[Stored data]
%%

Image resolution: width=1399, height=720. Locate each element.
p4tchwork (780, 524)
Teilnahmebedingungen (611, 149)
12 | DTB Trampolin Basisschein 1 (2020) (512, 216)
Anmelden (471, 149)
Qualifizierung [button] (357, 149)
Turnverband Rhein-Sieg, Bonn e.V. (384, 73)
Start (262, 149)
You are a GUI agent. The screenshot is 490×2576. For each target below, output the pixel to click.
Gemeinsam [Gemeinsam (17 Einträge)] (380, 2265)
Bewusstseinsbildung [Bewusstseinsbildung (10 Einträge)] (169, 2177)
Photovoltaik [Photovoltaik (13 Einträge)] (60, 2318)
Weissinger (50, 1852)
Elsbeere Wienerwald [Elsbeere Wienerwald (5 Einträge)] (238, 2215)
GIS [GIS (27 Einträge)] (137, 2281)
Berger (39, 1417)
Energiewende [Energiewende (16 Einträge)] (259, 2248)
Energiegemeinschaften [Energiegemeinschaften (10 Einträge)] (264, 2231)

%%

## [WHAT TO PRODUCE]
Repeat exactly the lines from the one containing "GIS [GIS (27 Einträge)] (137, 2281)" to the end of the records.

## [WRITTEN ANSWER]
GIS [GIS (27 Einträge)] (137, 2281)
Berger (39, 1417)
Energiewende [Energiewende (16 Einträge)] (259, 2248)
Energiegemeinschaften [Energiegemeinschaften (10 Einträge)] (264, 2231)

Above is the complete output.